"""

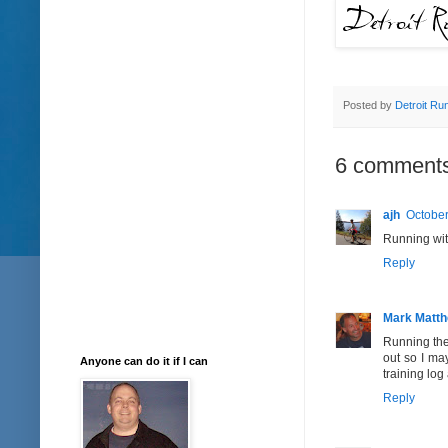
Posted by
Detroit Ru
6 comments
ajh
October
Running with
Reply
Mark Matt
Running the 
out so I ma
Anyone can do it if I can
training log
Reply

"""

* _EXERCISE INSTRUCTIONS_:
For this exercise, copy the entries above exactly and skip any picture.

* _ANSWER BOX_:
Posted by
Detroit Ru
6 comments
ajh
October
Running with
Reply
Mark Matt
Running the 
out so I ma
Anyone can do it if I can
training log
Reply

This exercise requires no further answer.